> Provided records
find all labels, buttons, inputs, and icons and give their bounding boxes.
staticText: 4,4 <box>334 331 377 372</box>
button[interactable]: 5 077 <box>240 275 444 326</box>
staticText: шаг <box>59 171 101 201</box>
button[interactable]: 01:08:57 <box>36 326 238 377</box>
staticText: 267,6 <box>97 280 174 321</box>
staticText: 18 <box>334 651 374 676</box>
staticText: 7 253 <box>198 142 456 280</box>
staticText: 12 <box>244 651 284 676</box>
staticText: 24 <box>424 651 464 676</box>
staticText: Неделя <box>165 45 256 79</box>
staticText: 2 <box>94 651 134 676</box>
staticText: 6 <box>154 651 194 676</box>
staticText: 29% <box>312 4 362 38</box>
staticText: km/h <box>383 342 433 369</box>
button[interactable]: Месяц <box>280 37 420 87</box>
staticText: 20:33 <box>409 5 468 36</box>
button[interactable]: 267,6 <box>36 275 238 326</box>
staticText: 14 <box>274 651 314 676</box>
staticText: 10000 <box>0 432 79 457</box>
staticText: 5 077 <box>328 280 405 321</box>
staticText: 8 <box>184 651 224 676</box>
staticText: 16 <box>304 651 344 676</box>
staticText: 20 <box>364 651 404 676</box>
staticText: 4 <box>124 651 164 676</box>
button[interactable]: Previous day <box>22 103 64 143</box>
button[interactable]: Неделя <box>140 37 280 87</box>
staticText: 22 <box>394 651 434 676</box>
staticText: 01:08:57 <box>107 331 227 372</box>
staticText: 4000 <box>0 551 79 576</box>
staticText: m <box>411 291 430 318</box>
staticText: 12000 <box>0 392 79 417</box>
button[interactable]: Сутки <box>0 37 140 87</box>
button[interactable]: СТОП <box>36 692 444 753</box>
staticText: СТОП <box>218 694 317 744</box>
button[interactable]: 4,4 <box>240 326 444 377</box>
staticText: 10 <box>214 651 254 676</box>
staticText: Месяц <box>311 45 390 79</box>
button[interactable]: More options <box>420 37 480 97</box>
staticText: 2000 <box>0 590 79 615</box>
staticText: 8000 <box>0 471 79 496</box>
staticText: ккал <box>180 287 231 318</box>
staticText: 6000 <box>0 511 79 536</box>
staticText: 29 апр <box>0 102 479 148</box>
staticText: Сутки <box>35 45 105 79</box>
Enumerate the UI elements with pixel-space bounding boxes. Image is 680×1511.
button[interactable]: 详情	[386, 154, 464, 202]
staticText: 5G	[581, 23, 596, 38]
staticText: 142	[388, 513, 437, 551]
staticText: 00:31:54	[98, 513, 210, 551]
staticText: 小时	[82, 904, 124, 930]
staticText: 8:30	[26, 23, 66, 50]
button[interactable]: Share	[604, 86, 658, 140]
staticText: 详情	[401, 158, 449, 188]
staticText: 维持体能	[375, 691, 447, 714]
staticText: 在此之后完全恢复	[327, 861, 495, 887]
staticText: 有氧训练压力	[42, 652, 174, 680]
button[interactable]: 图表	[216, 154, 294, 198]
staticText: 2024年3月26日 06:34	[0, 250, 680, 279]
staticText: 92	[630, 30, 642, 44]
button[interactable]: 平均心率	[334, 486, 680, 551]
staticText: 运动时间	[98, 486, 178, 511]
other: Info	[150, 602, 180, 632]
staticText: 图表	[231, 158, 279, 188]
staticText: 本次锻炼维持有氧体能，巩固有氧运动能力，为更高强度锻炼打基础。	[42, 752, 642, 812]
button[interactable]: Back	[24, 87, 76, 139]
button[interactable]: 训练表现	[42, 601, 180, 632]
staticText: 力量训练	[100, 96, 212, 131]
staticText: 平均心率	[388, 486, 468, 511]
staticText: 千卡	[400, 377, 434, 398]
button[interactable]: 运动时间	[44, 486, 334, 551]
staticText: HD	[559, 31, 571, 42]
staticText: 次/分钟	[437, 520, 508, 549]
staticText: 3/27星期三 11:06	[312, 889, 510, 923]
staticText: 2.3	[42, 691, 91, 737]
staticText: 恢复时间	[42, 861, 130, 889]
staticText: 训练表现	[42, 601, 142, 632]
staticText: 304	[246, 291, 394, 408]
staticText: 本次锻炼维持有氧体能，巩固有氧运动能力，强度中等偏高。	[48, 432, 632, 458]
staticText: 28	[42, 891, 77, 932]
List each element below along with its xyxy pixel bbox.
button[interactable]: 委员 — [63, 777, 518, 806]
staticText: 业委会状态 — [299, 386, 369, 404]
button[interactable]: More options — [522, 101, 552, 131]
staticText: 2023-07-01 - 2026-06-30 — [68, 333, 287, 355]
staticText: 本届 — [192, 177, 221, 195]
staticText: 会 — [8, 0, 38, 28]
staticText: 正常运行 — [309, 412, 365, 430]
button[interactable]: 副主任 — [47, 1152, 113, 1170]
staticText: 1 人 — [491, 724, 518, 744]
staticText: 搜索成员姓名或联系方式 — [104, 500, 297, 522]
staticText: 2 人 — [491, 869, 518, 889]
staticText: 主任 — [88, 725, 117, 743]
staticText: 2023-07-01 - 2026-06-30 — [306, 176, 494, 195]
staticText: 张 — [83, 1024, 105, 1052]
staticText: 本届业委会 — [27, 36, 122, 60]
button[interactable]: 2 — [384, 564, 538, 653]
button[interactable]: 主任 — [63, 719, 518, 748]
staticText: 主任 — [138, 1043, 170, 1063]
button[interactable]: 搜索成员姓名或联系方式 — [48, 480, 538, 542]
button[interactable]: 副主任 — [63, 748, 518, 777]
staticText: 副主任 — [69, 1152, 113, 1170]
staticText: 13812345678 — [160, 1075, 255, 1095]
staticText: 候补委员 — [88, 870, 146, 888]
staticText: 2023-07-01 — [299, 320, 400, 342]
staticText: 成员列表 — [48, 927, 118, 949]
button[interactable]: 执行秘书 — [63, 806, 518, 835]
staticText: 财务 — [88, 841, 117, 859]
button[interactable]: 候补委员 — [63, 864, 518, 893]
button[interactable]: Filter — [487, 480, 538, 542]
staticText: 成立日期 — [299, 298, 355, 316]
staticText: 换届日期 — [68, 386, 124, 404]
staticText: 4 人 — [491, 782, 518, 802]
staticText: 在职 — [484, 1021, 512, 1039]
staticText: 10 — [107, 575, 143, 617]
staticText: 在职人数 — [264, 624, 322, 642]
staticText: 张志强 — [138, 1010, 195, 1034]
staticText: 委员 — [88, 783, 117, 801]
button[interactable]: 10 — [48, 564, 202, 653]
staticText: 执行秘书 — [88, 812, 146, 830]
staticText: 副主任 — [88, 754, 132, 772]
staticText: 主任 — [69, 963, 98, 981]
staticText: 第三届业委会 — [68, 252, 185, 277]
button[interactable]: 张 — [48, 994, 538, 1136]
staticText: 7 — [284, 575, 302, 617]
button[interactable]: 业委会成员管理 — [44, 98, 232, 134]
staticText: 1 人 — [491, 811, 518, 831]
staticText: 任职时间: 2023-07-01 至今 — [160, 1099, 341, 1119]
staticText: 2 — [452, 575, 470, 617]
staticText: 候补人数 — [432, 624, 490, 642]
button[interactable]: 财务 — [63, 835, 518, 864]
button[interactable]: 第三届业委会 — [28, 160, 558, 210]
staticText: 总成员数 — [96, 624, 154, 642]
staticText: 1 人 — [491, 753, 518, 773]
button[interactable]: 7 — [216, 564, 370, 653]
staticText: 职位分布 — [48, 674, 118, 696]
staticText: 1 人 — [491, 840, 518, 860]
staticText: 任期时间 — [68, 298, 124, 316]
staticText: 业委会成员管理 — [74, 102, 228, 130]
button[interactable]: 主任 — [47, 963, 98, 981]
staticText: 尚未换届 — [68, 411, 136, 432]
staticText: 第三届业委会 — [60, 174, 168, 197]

> Assigned task
Each line of the listing is to be repeated without alteration.

> Solution to the exercise
find all labels, buttons, inputs, and icons and give their bounding boxes.
staticText: 4,4 <box>334 331 377 372</box>
button[interactable]: 5 077 <box>240 275 444 326</box>
staticText: шаг <box>59 171 101 201</box>
button[interactable]: 01:08:57 <box>36 326 238 377</box>
staticText: 267,6 <box>97 280 174 321</box>
staticText: 18 <box>334 651 374 676</box>
staticText: 7 253 <box>198 142 456 280</box>
staticText: 12 <box>244 651 284 676</box>
staticText: 24 <box>424 651 464 676</box>
staticText: Неделя <box>165 45 256 79</box>
staticText: 2 <box>94 651 134 676</box>
staticText: 6 <box>154 651 194 676</box>
staticText: 29% <box>312 4 362 38</box>
staticText: km/h <box>383 342 433 369</box>
button[interactable]: Месяц <box>280 37 420 87</box>
staticText: 20:33 <box>409 5 468 36</box>
button[interactable]: 267,6 <box>36 275 238 326</box>
staticText: 14 <box>274 651 314 676</box>
staticText: 10000 <box>0 432 79 457</box>
staticText: 5 077 <box>328 280 405 321</box>
staticText: 8 <box>184 651 224 676</box>
staticText: 16 <box>304 651 344 676</box>
staticText: 20 <box>364 651 404 676</box>
staticText: 4 <box>124 651 164 676</box>
button[interactable]: Previous day <box>22 103 64 143</box>
button[interactable]: Неделя <box>140 37 280 87</box>
staticText: 22 <box>394 651 434 676</box>
staticText: 01:08:57 <box>107 331 227 372</box>
staticText: 4000 <box>0 551 79 576</box>
staticText: m <box>411 291 430 318</box>
staticText: 12000 <box>0 392 79 417</box>
button[interactable]: Сутки <box>0 37 140 87</box>
button[interactable]: СТОП <box>36 692 444 753</box>
staticText: СТОП <box>218 694 317 744</box>
button[interactable]: 4,4 <box>240 326 444 377</box>
staticText: 10 <box>214 651 254 676</box>
staticText: Месяц <box>311 45 390 79</box>
button[interactable]: More options <box>420 37 480 97</box>
staticText: 2000 <box>0 590 79 615</box>
staticText: 8000 <box>0 471 79 496</box>
staticText: ккал <box>180 287 231 318</box>
staticText: 6000 <box>0 511 79 536</box>
staticText: 29 апр <box>0 102 479 148</box>
staticText: Сутки <box>35 45 105 79</box>
Enumerate the UI elements with pixel-space bounding boxes. Image is 680×1511.
button[interactable]: 详情	[386, 154, 464, 202]
staticText: 5G	[581, 23, 596, 38]
staticText: 142	[388, 513, 437, 551]
staticText: 00:31:54	[98, 513, 210, 551]
staticText: 小时	[82, 904, 124, 930]
staticText: 8:30	[26, 23, 66, 50]
button[interactable]: Share	[604, 86, 658, 140]
staticText: 详情	[401, 158, 449, 188]
staticText: 维持体能	[375, 691, 447, 714]
staticText: 在此之后完全恢复	[327, 861, 495, 887]
staticText: 有氧训练压力	[42, 652, 174, 680]
button[interactable]: 图表	[216, 154, 294, 198]
staticText: 2024年3月26日 06:34	[0, 250, 680, 279]
staticText: 92	[630, 30, 642, 44]
button[interactable]: 平均心率	[334, 486, 680, 551]
staticText: 运动时间	[98, 486, 178, 511]
other: Info	[150, 602, 180, 632]
staticText: 图表	[231, 158, 279, 188]
staticText: 本次锻炼维持有氧体能，巩固有氧运动能力，为更高强度锻炼打基础。	[42, 752, 642, 812]
button[interactable]: Back	[24, 87, 76, 139]
button[interactable]: 训练表现	[42, 601, 180, 632]
staticText: 力量训练	[100, 96, 212, 131]
staticText: 平均心率	[388, 486, 468, 511]
staticText: 千卡	[400, 377, 434, 398]
button[interactable]: 运动时间	[44, 486, 334, 551]
staticText: HD	[559, 31, 571, 42]
staticText: 次/分钟	[437, 520, 508, 549]
staticText: 3/27星期三 11:06	[312, 889, 510, 923]
staticText: 2.3	[42, 691, 91, 737]
staticText: 恢复时间	[42, 861, 130, 889]
staticText: 训练表现	[42, 601, 142, 632]
staticText: 304	[246, 291, 394, 408]
staticText: 本次锻炼维持有氧体能，巩固有氧运动能力，强度中等偏高。	[48, 432, 632, 458]
staticText: 28	[42, 891, 77, 932]
List each element below along with its xyxy pixel bbox.
button[interactable]: 委员 — [63, 777, 518, 806]
staticText: 业委会状态 — [299, 386, 369, 404]
button[interactable]: More options — [522, 101, 552, 131]
staticText: 2023-07-01 - 2026-06-30 — [68, 333, 287, 355]
staticText: 本届 — [192, 177, 221, 195]
staticText: 会 — [8, 0, 38, 28]
staticText: 正常运行 — [309, 412, 365, 430]
button[interactable]: 副主任 — [47, 1152, 113, 1170]
staticText: 1 人 — [491, 724, 518, 744]
staticText: 搜索成员姓名或联系方式 — [104, 500, 297, 522]
staticText: 2 人 — [491, 869, 518, 889]
staticText: 主任 — [88, 725, 117, 743]
staticText: 2023-07-01 - 2026-06-30 — [306, 176, 494, 195]
staticText: 张 — [83, 1024, 105, 1052]
staticText: 本届业委会 — [27, 36, 122, 60]
button[interactable]: 2 — [384, 564, 538, 653]
button[interactable]: 主任 — [63, 719, 518, 748]
staticText: 主任 — [138, 1043, 170, 1063]
button[interactable]: 搜索成员姓名或联系方式 — [48, 480, 538, 542]
button[interactable]: 副主任 — [63, 748, 518, 777]
staticText: 副主任 — [69, 1152, 113, 1170]
staticText: 13812345678 — [160, 1075, 255, 1095]
staticText: 候补委员 — [88, 870, 146, 888]
staticText: 2023-07-01 — [299, 320, 400, 342]
staticText: 成员列表 — [48, 927, 118, 949]
button[interactable]: 执行秘书 — [63, 806, 518, 835]
staticText: 财务 — [88, 841, 117, 859]
button[interactable]: 候补委员 — [63, 864, 518, 893]
button[interactable]: Filter — [487, 480, 538, 542]
staticText: 成立日期 — [299, 298, 355, 316]
staticText: 换届日期 — [68, 386, 124, 404]
staticText: 4 人 — [491, 782, 518, 802]
staticText: 在职 — [484, 1021, 512, 1039]
staticText: 10 — [107, 575, 143, 617]
staticText: 在职人数 — [264, 624, 322, 642]
staticText: 张志强 — [138, 1010, 195, 1034]
staticText: 委员 — [88, 783, 117, 801]
button[interactable]: 10 — [48, 564, 202, 653]
staticText: 执行秘书 — [88, 812, 146, 830]
staticText: 副主任 — [88, 754, 132, 772]
staticText: 主任 — [69, 963, 98, 981]
staticText: 第三届业委会 — [68, 252, 185, 277]
button[interactable]: 张 — [48, 994, 538, 1136]
staticText: 7 — [284, 575, 302, 617]
button[interactable]: 业委会成员管理 — [44, 98, 232, 134]
staticText: 1 人 — [491, 811, 518, 831]
staticText: 任职时间: 2023-07-01 至今 — [160, 1099, 341, 1119]
staticText: 2 — [452, 575, 470, 617]
staticText: 候补人数 — [432, 624, 490, 642]
button[interactable]: 财务 — [63, 835, 518, 864]
button[interactable]: 第三届业委会 — [28, 160, 558, 210]
staticText: 总成员数 — [96, 624, 154, 642]
staticText: 1 人 — [491, 753, 518, 773]
button[interactable]: 7 — [216, 564, 370, 653]
staticText: 职位分布 — [48, 674, 118, 696]
staticText: 1 人 — [491, 840, 518, 860]
staticText: 任期时间 — [68, 298, 124, 316]
staticText: 业委会成员管理 — [74, 102, 228, 130]
button[interactable]: 主任 — [47, 963, 98, 981]
staticText: 尚未换届 — [68, 411, 136, 432]
staticText: 第三届业委会 — [60, 174, 168, 197]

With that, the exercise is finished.